• [GOAL OF THE EXERCISE]
Please state the number of lines in the records below that contain the string "with", and nothing further.

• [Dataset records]
━━━━

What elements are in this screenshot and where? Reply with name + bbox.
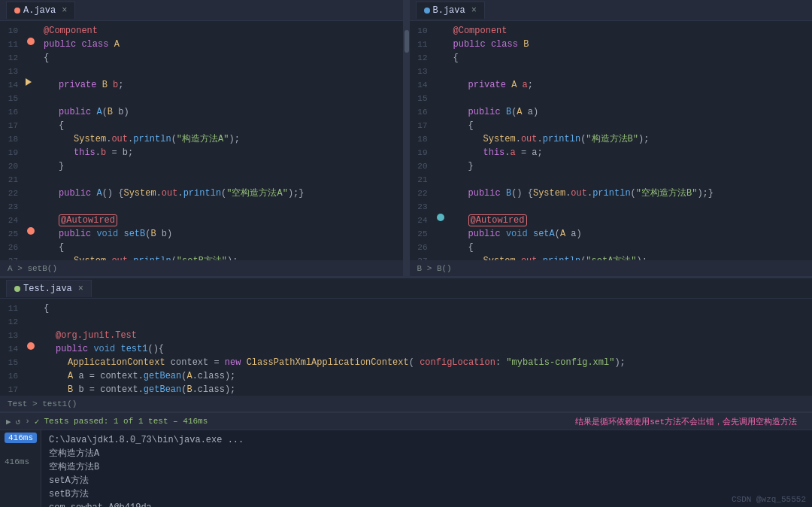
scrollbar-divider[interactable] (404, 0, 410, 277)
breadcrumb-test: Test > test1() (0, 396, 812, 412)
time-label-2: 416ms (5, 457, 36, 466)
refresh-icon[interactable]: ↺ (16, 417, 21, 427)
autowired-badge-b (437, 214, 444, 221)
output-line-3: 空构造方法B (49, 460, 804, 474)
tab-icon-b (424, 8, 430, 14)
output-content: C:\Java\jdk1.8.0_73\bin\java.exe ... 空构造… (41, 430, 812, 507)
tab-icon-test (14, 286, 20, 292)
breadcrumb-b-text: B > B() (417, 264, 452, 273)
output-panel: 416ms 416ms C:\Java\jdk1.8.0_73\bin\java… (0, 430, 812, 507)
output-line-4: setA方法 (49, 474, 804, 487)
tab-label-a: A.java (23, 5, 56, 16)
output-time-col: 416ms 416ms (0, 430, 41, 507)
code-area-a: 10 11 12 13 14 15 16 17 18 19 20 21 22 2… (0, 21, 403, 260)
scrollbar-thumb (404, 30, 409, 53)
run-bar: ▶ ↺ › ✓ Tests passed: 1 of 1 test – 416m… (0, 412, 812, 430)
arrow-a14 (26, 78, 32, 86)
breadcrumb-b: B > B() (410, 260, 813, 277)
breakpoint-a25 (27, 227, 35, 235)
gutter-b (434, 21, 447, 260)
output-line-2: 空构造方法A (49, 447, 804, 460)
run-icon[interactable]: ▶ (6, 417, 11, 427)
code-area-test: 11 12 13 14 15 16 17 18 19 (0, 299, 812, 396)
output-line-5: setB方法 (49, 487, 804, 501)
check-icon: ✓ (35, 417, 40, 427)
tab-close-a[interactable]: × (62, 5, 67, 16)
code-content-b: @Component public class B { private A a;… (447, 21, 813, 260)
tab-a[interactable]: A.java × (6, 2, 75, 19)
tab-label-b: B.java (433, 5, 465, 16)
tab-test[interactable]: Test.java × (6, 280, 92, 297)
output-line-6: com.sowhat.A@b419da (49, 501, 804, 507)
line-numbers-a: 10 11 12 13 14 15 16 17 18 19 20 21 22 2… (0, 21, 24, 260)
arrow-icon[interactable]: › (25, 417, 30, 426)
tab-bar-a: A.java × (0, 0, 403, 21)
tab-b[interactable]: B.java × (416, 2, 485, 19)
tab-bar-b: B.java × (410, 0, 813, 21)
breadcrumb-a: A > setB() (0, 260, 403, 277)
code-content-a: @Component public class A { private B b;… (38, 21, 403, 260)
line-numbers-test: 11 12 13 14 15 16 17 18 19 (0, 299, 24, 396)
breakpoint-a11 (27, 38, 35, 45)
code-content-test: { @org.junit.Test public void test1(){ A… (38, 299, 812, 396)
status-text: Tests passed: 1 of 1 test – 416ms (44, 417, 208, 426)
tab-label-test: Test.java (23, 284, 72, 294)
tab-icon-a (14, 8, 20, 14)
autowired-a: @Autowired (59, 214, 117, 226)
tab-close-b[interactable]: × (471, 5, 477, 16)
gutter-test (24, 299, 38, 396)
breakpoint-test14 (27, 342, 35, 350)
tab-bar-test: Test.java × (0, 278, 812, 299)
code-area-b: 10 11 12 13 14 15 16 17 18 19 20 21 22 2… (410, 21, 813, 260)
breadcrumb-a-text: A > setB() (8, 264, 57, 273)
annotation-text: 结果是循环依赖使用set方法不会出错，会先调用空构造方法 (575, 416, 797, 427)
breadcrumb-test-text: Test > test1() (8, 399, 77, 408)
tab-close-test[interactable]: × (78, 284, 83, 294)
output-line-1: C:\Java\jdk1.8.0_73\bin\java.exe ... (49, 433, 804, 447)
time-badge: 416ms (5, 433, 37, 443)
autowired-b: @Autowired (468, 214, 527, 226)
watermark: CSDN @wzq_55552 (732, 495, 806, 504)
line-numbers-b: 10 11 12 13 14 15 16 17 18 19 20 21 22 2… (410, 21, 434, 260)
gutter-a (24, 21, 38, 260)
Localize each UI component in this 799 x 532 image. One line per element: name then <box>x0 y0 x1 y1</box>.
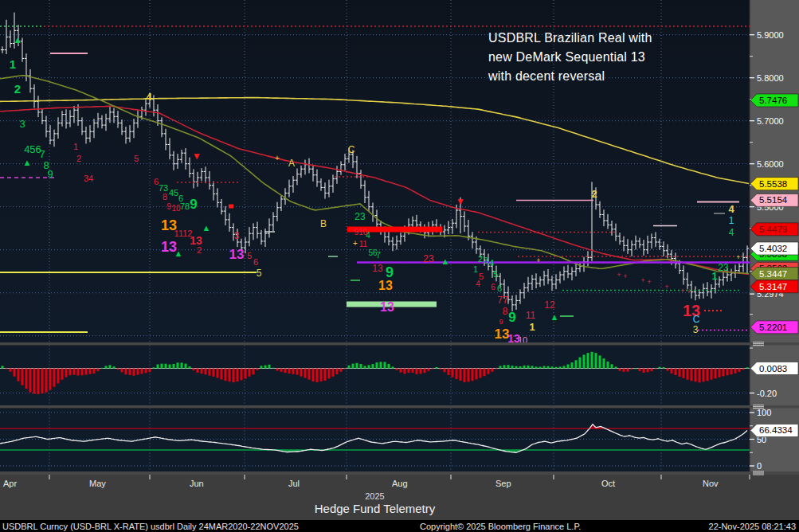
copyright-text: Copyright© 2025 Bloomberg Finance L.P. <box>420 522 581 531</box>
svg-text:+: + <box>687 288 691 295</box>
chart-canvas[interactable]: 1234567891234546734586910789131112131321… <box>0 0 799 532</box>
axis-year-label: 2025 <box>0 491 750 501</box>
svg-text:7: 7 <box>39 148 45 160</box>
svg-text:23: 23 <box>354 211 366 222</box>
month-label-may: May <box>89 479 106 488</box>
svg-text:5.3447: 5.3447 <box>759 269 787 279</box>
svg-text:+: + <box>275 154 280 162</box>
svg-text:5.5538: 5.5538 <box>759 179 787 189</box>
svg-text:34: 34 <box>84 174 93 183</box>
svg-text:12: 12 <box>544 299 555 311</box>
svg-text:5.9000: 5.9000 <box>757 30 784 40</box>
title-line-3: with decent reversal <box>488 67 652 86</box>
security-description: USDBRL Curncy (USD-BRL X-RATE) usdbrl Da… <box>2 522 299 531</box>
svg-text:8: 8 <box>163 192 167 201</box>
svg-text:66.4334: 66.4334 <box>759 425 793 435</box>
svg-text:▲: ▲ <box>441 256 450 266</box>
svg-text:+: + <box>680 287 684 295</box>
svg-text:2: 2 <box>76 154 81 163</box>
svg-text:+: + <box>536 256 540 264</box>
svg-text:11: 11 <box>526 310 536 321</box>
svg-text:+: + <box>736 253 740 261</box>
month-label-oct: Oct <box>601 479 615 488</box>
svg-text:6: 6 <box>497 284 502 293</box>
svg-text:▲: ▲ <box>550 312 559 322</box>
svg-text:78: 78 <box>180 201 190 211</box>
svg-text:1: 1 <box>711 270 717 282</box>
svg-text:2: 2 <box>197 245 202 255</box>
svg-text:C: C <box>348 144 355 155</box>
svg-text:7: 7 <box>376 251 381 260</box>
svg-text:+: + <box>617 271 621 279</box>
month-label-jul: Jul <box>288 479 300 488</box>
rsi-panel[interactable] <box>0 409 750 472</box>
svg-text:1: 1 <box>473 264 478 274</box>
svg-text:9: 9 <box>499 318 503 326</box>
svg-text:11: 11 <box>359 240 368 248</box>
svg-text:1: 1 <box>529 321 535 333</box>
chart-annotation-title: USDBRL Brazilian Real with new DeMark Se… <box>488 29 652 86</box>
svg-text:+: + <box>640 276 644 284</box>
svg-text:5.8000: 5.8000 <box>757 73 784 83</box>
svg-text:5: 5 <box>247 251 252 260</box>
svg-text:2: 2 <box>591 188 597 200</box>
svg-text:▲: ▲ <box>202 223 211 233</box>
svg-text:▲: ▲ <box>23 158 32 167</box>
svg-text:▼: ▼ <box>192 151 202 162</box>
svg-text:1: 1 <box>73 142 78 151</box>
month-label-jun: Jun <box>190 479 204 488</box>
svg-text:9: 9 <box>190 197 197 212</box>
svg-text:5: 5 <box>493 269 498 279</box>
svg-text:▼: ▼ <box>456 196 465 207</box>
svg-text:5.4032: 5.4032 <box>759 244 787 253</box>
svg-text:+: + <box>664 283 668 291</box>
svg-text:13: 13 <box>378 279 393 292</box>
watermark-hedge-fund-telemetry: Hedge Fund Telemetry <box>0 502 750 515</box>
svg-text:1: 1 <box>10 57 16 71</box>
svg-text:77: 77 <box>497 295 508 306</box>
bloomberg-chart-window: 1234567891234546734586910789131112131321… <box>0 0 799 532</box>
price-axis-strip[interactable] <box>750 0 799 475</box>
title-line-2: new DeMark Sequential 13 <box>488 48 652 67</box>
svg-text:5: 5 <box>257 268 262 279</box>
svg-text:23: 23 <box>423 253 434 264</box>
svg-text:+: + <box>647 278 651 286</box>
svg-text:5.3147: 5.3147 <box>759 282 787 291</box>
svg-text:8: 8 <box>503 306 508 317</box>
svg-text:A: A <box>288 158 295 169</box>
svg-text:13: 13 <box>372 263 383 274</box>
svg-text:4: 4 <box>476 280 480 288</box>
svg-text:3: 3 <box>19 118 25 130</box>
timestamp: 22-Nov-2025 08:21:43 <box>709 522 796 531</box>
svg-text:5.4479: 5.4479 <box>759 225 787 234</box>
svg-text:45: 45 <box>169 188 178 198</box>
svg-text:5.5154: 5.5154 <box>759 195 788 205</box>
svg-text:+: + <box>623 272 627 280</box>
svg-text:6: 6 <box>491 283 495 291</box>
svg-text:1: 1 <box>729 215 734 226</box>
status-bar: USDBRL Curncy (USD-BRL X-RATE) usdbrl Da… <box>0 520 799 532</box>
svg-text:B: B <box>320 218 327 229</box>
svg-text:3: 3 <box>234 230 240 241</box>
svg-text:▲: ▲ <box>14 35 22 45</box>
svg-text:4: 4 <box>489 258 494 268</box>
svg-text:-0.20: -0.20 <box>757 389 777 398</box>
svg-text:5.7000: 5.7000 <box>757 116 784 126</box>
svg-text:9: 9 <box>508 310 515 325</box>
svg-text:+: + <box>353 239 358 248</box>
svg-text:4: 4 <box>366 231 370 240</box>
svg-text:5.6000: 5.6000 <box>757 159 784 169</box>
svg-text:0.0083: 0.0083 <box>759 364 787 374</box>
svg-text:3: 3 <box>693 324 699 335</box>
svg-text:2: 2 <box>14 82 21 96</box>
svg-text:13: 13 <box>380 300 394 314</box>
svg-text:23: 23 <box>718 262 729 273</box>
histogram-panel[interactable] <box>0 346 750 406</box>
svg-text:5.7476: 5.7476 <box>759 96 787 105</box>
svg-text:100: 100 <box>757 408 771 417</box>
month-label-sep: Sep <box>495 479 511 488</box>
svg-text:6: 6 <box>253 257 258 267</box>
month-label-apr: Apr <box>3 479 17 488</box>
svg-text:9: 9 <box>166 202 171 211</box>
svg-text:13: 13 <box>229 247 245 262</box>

━━━━

• [SOLUTION FOR THIS PROBLEM]
3